The executive officer wished fervently that she could call up a hundred tons of hullalloy from an alchemist of her own.

Hobbes simulated their approach to the object under the frigate's current configuration. At four gees for seven hours, they could slow down to make a first pass at a relative velocity of about three hundred kilometers per second, a respectable velocity for an attack. But if she could squeeze out another gee, they would come in neatly matched to the object. It would be invaluable for the Empire if they could study the thing before they destroyed it.

Ideally, Hobbes thought, she could get two more gees out of the wounded Lynx. Then the frigate would be able to match the six-gee maximum of the Rix craft, making an eventual escape at least feasible.

If Frick stripped every hardpoint on the ship, it might just be possible.

Hobbes rubbed her head, which had begun to spin around the combinatorial tree of possible tradeoffs. The mental focus that two hours of hypersleep had bestowed upon her was starting to slip again. She decided to ask the captain for advice.

The shipmaster's chair was empty. She raised Zai in synesthesia. His voice came back without visual, a sure sign that he was in the captain's observation blister. Zai had ordered the blister resurrected as soon as it could be after the battle was over. Over the last few hours, he had returned there again and again, staring into the void as he had before rejecting the blade of error.

Hobbes wondered if he were having second thoughts.

"Yes, Hobbes?"

"I think I can get us up to five gees, sir."

"Only five?"

Hobbes sighed quietly, glad that her expression was hidden from the captain.
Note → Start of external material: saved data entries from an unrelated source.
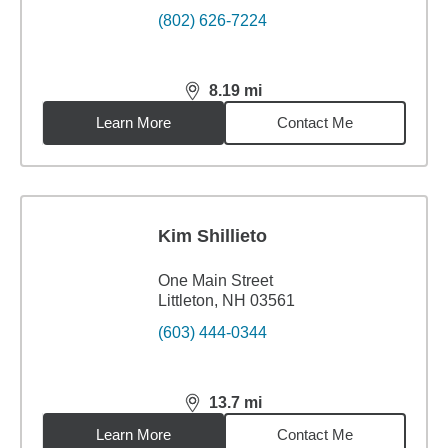
(802) 626-7224
8.19
mi
distance,
8.19
miles
Learn More
Contact Me
Kim Shillieto
One Main Street
Littleton, NH 03561
(603) 444-0344
13.7
mi
distance,
13.7
miles
Learn More
Contact Me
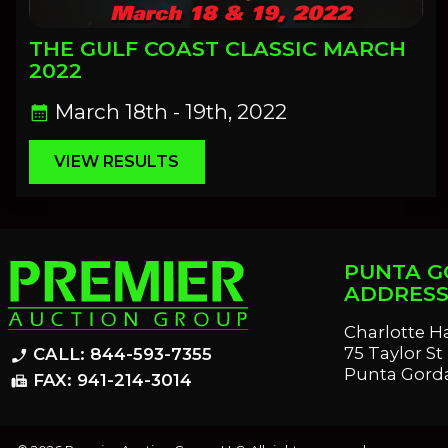
THE GULF COAST CLASSIC MARCH
2022
March 18th - 19th, 2022
calendar_month
VIEW RESULTS
PUNTA G
ADDRES
Charlotte H
75 Taylor St
CALL: 844-593-7355
phone_enabled
Punta Gorda
FAX: 941-214-3014
fax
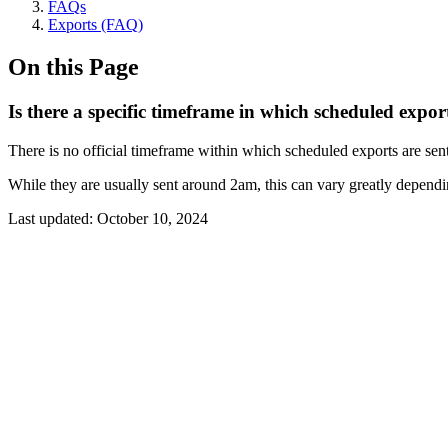
FAQs
Exports (FAQ)
On this Page
Is there a specific timeframe in which scheduled export
There is no official timeframe within which scheduled exports are sent
While they are usually sent around 2am, this can vary greatly dependi
Last updated:
October 10, 2024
"There's not enough heavy metal to keep the hole in place at higher accelerations, sir."

"What have we stripped?"

"Everything, sir. Hardpoints. Sickbay. Drones. As much of the main drive shielding as we can spare without another round of cancers."

There was a pause.

"What about the bridge?"

"Sir?" The battle bridge was the Lynx's hardest point, wrapped in a cocoon of hullalloy and structured neutronium. There was good reason for this precaution; the frigate had no chain-of-command provisions if the captain and all the firsts were killed.
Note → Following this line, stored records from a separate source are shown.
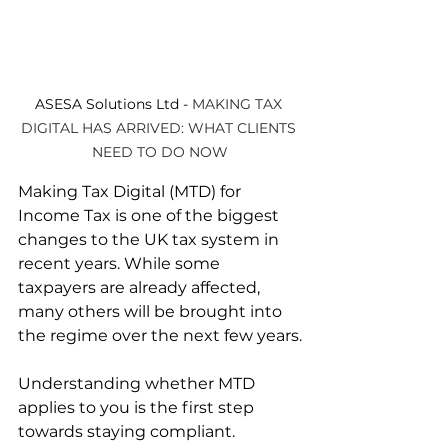
ASESA Solutions Ltd - 
MAKING TAX 
DIGITAL HAS ARRIVED: WHAT CLIENTS 
NEED TO DO NOW
Making Tax Digital (MTD) for 
Income Tax is one of the biggest 
changes to the UK tax system in 
recent years. While some 
taxpayers are already affected, 
many others will be brought into 
the regime over the next few years.
Understanding whether MTD 
applies to you is the first step 
towards staying compliant.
The Empire didn't want ensigns running starships. Especially not this one.

"I believe there are forty tons of matter available in the bridge hardpoint," the captain said.

"Forty tons may be present, sir. But I'm not sure they are available."

The captain chuckled. "Give me six gees, Hobbes. Whatever it takes."

"Sir--"

"The object may devise any number of ways to attack us, Hobbes. But I have a feeling that it would be disinclined to use a kinetic weapon. Think about it."

Hobbes considered the captain's words. "Because it would have to expend its own mass to create a missile?"

"Yes, Hobbes. And true mass is the one thing it lacks. It may be able to create a diamond bullet, but however hard that diamond is, it will still have the density of a sugar cube. However you strip the Lynx, I think she'll be able to withstand a hail of sugar cubes. Even very hard ones."